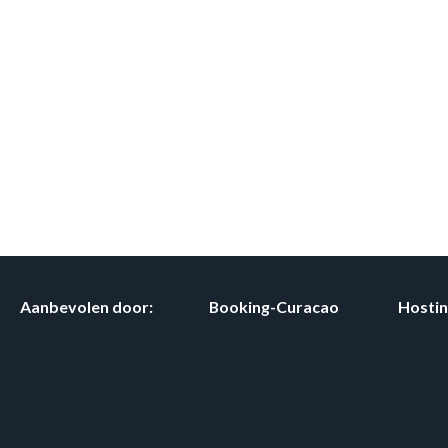
Aanbevolen door:
Booking-Curacao
Hosti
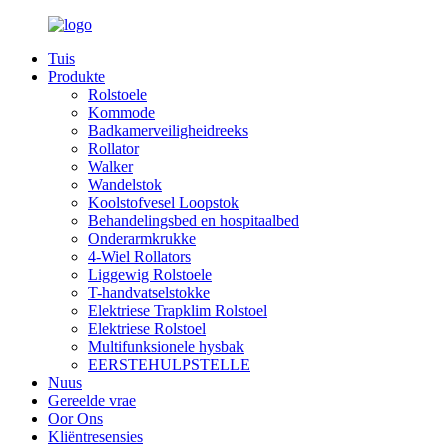
Tuis
Produkte
Rolstoele
Kommode
Badkamerveiligheidreeks
Rollator
Walker
Wandelstok
Koolstofvesel Loopstok
Behandelingsbed en hospitaalbed
Onderarmkrukke
4-Wiel Rollators
Liggewig Rolstoele
T-handvatselstokke
Elektriese Trapklim Rolstoel
Elektriese Rolstoel
Multifunksionele hysbak
EERSTEHULPSTELLE
Nuus
Gereelde vrae
Oor Ons
Kliëntresensies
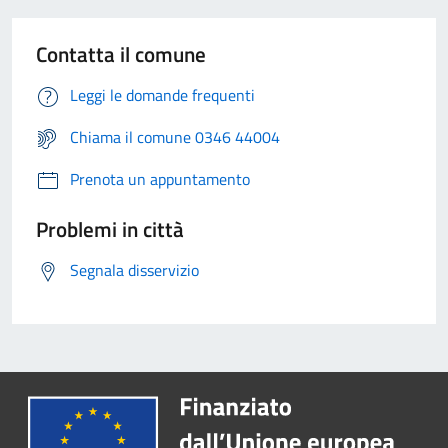
Contatta il comune
Leggi le domande frequenti
Chiama il comune 0346 44004
Prenota un appuntamento
Problemi in città
Segnala disservizio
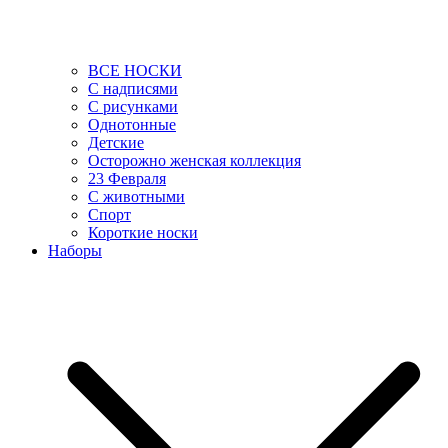
ВСЕ НОСКИ
С надписями
С рисунками
Однотонные
Детские
Осторожно женская коллекция
23 Февраля
С животными
Спорт
Короткие носки
Наборы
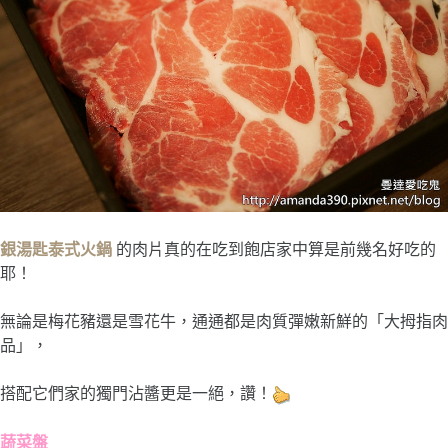
銀湯匙泰式火鍋
的肉片真的在吃到飽店家中算是前幾名好吃的
耶！
無論是梅花豬還是雪花牛，通通都是肉質彈嫩新鮮的「大拇指肉
品」，
搭配它們家的獨門沾醬更是一絕，讚！
蔬菜盤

## TASK PROMPT
Could you set down exactly, and only, the lines from the line containing "Leggi le domande frequenti" through the last line of the records, both included, without the pictures?

## WRITTEN SOLUTION
Leggi le domande frequenti
Chiama il comune 0346 44004
Prenota un appuntamento
Problemi in città
Segnala disservizio
ВСЕ НОСКИ
С надписями
С рисунками
Однотонные
Детские
Осторожно женская коллекция
23 Февраля
С животными
Спорт
Короткие носки
Наборы
銀湯匙泰式火鍋
的肉片真的在吃到飽店家中算是前幾名好吃的
耶！
無論是梅花豬還是雪花牛，通通都是肉質彈嫩新鮮的「大拇指肉
品」，
搭配它們家的獨門沾醬更是一絕，讚！
蔬菜盤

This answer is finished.